Place Where You Live:

Shelburne Falls, Massachusetts

One of many visitors to our home

In-between places call to me, so it is no surprise that my address is a classic New England fiction. Shelburne Falls is a village marked off where two towns meet, but is not itself a legally incorporated entity. The two towns do not even properly join in the village, divided instead by the rocky bed of the Deerfield River as it rolls down to the falls that give the place its name. Even the bridges that stitch the two banks together draw visitors into the heart of its “in-betweenness,” emphasizing the constant flow at its center.

But my husband and I live in the hills above the village center, in yet another in-between place. Our house sits between ridges lined with towering trees, the bulk of earth both shelter and screen. Within our little valley, we look out across both wet and dry, a landscape of meadow, woods, and water that changes as the weather and our meandering brook decree.

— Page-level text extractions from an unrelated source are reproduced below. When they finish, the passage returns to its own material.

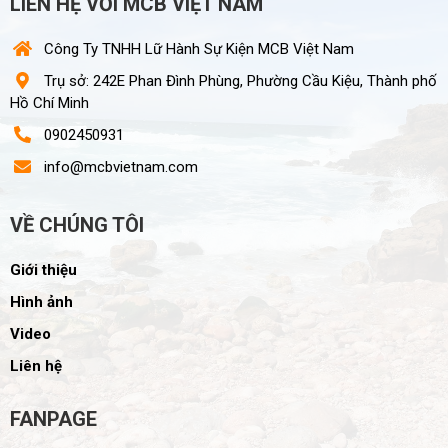
LIÊN HỆ VỚI MCB VIỆT NAM
Công Ty TNHH Lữ Hành Sự Kiện MCB Việt Nam
Trụ sở: 242E Phan Đình Phùng, Phường Cầu Kiệu, Thành phố
Hồ Chí Minh
0902450931
info@mcbvietnam.com
VỀ CHÚNG TÔI
Giới thiệu
Hình ảnh
Video
Liên hệ
FANPAGE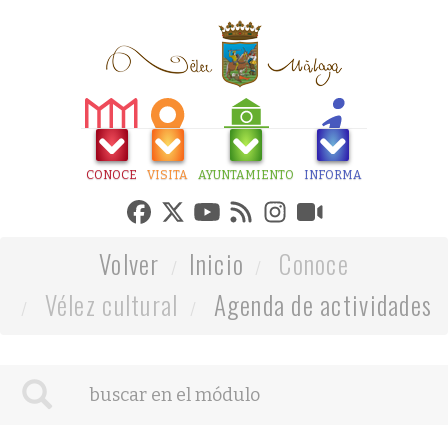
CONOCE
VISITA
AYUNTAMIENTO
INFORMA
Volver
Inicio
Conoce
Vélez cultural
Agenda de actividades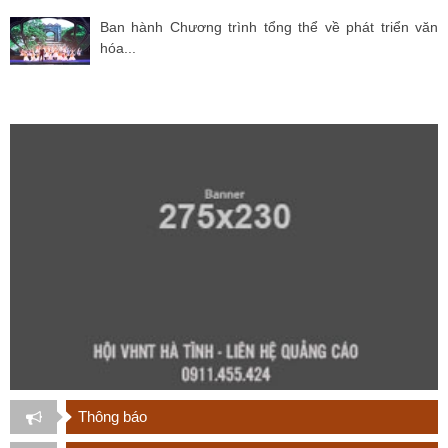
Ban hành Chương trình tổng thể về phát triển văn
hóa...
Thông báo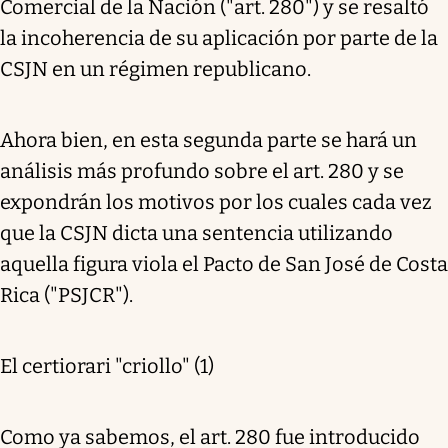
Comercial de la Nación ("art. 280") y se resaltó
la incoherencia de su aplicación por parte de la
CSJN en un régimen republicano.
Ahora bien, en esta segunda parte se hará un
análisis más profundo sobre el art. 280 y se
expondrán los motivos por los cuales cada vez
que la CSJN dicta una sentencia utilizando
aquella figura viola el Pacto de San José de Costa
Rica ("PSJCR").
El certiorari "criollo" (1)
Como ya sabemos, el art. 280 fue introducido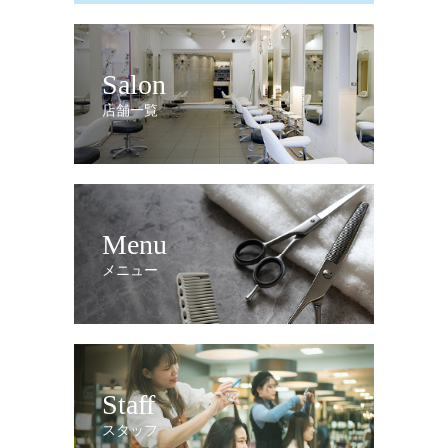
Salon
店舗一覧
Menu
メニュー
Staff
スタッフ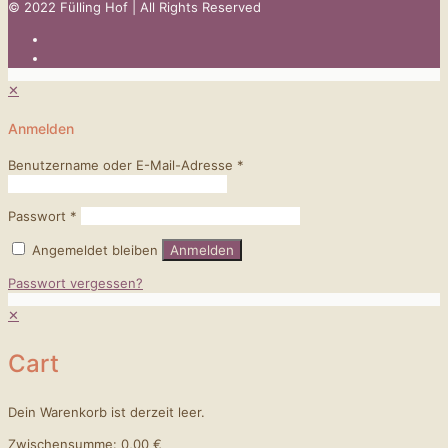
© 2022 Fülling Hof | All Rights Reserved
✕
Anmelden
Benutzername oder E-Mail-Adresse
*
Passwort
*
Angemeldet bleiben
Anmelden
Passwort vergessen?
✕
Cart
Dein Warenkorb ist derzeit leer.
Zwischensumme:
0,00
€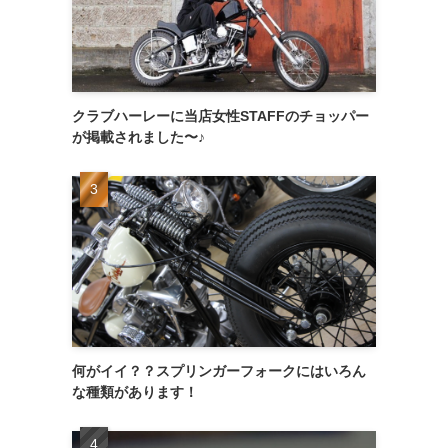
クラブハーレーに当店女性STAFFのチョッパー
が掲載されました〜♪
何がイイ？？スプリンガーフォークにはいろん
な種類があります！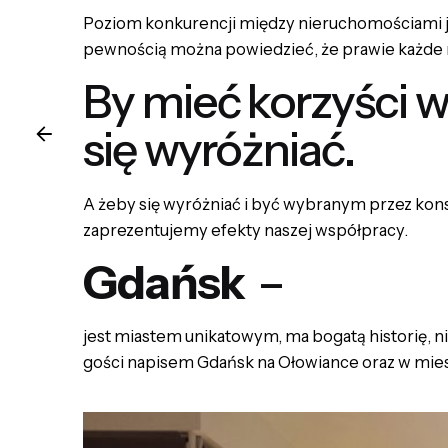
Poziom konkurencji między nieruchomościami je
pewnością można powiedzieć, że prawie każde 
By mieć korzyści w
się wyróżniać.
A żeby się wyróżniać i być wybranym przez konsu
zaprezentujemy efekty naszej współpracy.
Gdańsk
–
jest miastem unikatowym, ma bogatą historię, n
gości napisem Gdańsk na Ołowiance oraz w mie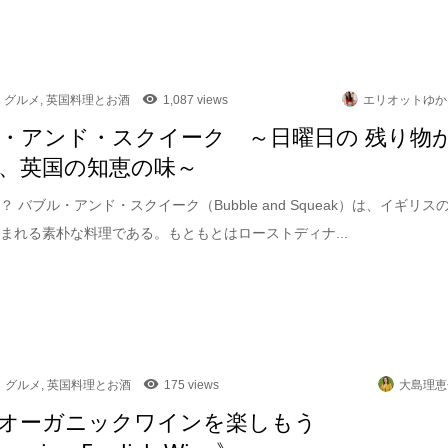
グルメ
,
英国料理とお酒
1,087 views
エリオットゆか
・アンド・スクイーク ～日曜日の 残り物
、英国の知恵の味～
 バブル・アンド・スクイーク（Bubble and Squeak）は、イギリス
まれる素朴な料理である。もともとはローストディナ...
グルメ
,
英国料理とお酒
175 views
大島理恵
オーガニックワインを楽しもう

Appropriately, perhaps, our house was unfinished when we purchased it, and it still remains somewhere between old and new. Our lives within it sometimes seem a little out of time as well; we often heat with wood, and use natural light as much as we can, but the Internet is always available, technology close at hand. And the overall feel of the place is somewhere between the wild and the tame, especially since many other creatures also love the places in between.

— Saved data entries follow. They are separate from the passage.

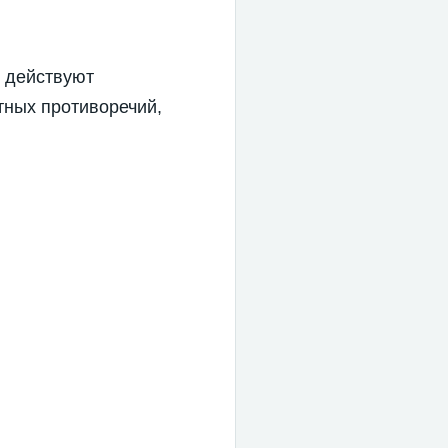
м действуют
тных противоречий,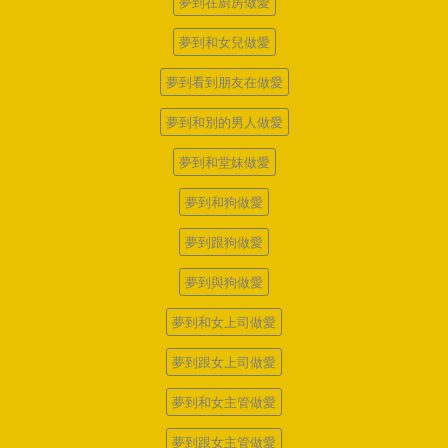
夢到在廚房做愛
夢到和女兒做愛
夢到看到朋友在做愛
夢到和別的男人做愛
夢到和堂妹做愛
夢到和狗做愛
夢到跟狗做愛
夢到與狗做愛
夢到和女上司做愛
夢到跟女上司做愛
夢到和女主管做愛
夢到跟女主管做愛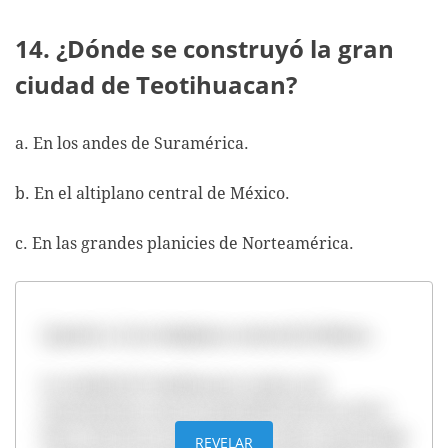
14. ¿Dónde se construyó la gran
ciudad de Teotihuacan?
a. En los andes de Suramérica.
b. En el altiplano central de México.
c. En las grandes planicies de Norteamérica.
Opción b. En el altiplano central de México.
La ciudad de Teotihuacan cuenta con
monumentos como la pirámide del sol y de la
luna. Esta fue un importante centro ceremonial
REVELAR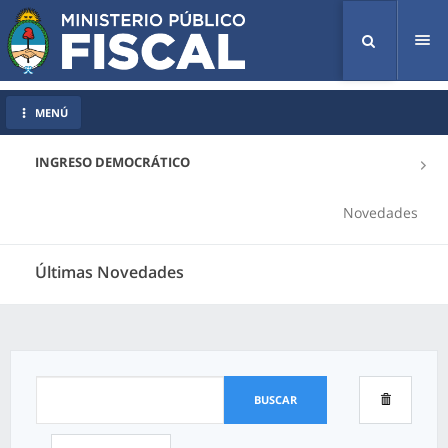
Tog
nav
MENÚ
INGRESO DEMOCRÁTICO
Novedades
Últimas Novedades
BUSCAR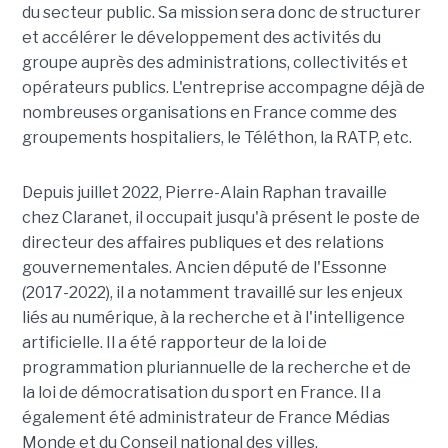
du secteur public. Sa mission sera donc de structurer
et accélérer le développement des activités du
groupe auprès des administrations, collectivités et
opérateurs publics. L'entreprise accompagne déjà de
nombreuses organisations en France comme des
groupements hospitaliers, le Téléthon, la RATP, etc.
Depuis juillet 2022, Pierre-Alain Raphan travaille
chez Claranet, il occupait jusqu'à présent le poste de
directeur des affaires publiques et des relations
gouvernementales. Ancien député de l'Essonne
(2017-2022), il a notamment travaillé sur les enjeux
liés au numérique, à la recherche et à l'intelligence
artificielle. Il a été rapporteur de la loi de
programmation pluriannuelle de la recherche et de
la loi de démocratisation du sport en France. Il a
également été administrateur de France Médias
Monde et du Conseil national des villes.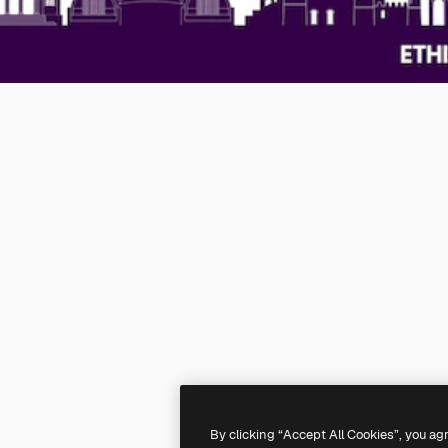
By clicking “Accept All Cookies”, you ag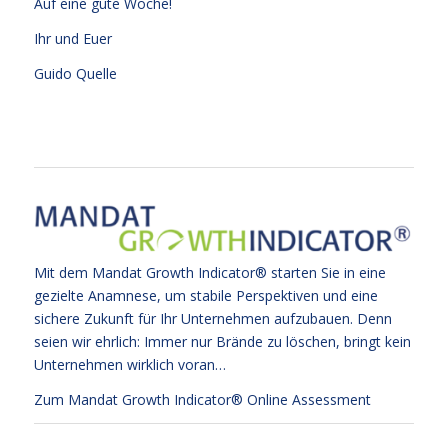
Auf eine gute Woche!
Ihr und Euer
Guido Quelle
Mit dem Mandat Growth Indicator® starten Sie in eine
gezielte Anamnese, um stabile Perspektiven und eine
sichere Zukunft für Ihr Unternehmen aufzubauen. Denn
seien wir ehrlich: Immer nur Brände zu löschen, bringt kein
Unternehmen wirklich voran…
Zum Mandat Growth Indicator® Online Assessment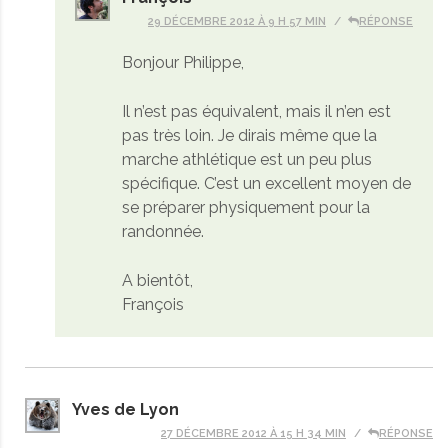
29 DÉCEMBRE 2012 À 9 H 57 MIN
RÉPONSE
Bonjour Philippe,
Il n’est pas équivalent, mais il n’en est
pas très loin. Je dirais même que la
marche athlétique est un peu plus
spécifique. C’est un excellent moyen de
se préparer physiquement pour la
randonnée.
A bientôt,
François
Yves de Lyon
27 DÉCEMBRE 2012 À 15 H 34 MIN
RÉPONSE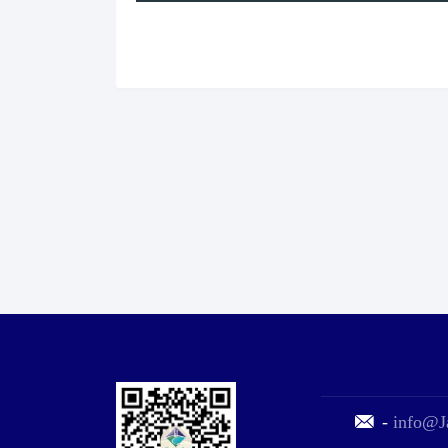
-
info@J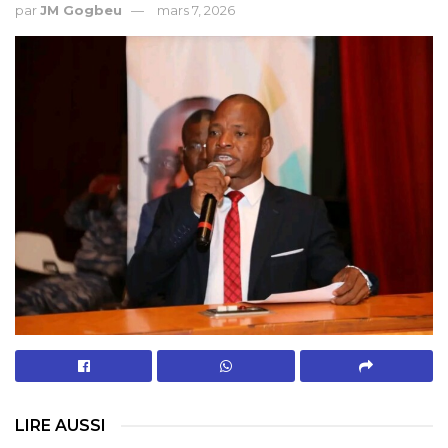
par
JM Gogbeu
mars 7, 2026
LIRE AUSSI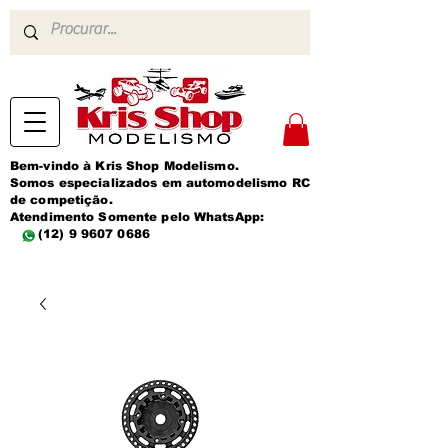
Bem-vindo à Kris Shop Modelismo.
Somos especializados em automodelismo RC
de competição.
Atendimento Somente pelo WhatsApp:
(12) 9 9607 0686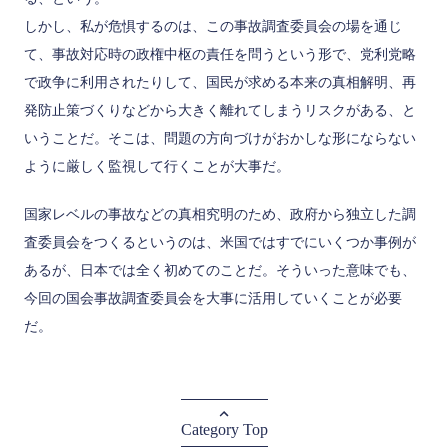
しかし、私が危惧するのは、この事故調査委員会の場を通じ
て、事故対応時の政権中枢の責任を問うという形で、党利党略
で政争に利用されたりして、国民が求める本来の真相解明、再
発防止策づくりなどから大きく離れてしまうリスクがある、と
いうことだ。そこは、問題の方向づけがおかしな形にならない
ように厳しく監視して行くことが大事だ。
国家レベルの事故などの真相究明のため、政府から独立した調
査委員会をつくるというのは、米国ではすでにいくつか事例が
あるが、日本では全く初めてのことだ。そういった意味でも、
今回の国会事故調査委員会を大事に活用していくことが必要
だ。
Category Top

Since we have lived here, this land has been home or hunting ground to bear and deer, fisher and mink, beaver and porcupine, coyote and otter, fox and bobcat, hawk and owl and heron and countless other birds. Wood ducks nested near our pond last year, and wild turkeys routinely echo in the woods. Frogs and insects bring spring and summer nights alive with their rhythmic calls. Like life in any community, sharing a home with these non-human neighbors has brought its own mix of conflict and joy, but we are ultimately grateful for the chance to share their love of in-between places.